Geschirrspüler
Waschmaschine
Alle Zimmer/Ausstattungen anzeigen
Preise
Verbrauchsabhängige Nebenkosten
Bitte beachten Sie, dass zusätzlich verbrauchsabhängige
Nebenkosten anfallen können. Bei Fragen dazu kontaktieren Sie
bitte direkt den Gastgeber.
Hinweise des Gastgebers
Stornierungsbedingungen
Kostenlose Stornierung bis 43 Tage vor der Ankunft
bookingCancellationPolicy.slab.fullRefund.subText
--
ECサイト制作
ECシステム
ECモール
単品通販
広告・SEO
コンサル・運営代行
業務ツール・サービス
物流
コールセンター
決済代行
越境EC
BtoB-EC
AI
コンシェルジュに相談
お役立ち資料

■ **YOUR TASK**: Scan the data above and report each line in which "Nebenkosten" is present.

■ **THE ANSWER**:
Verbrauchsabhängige Nebenkosten
Nebenkosten anfallen können. Bei Fragen dazu kontaktieren Sie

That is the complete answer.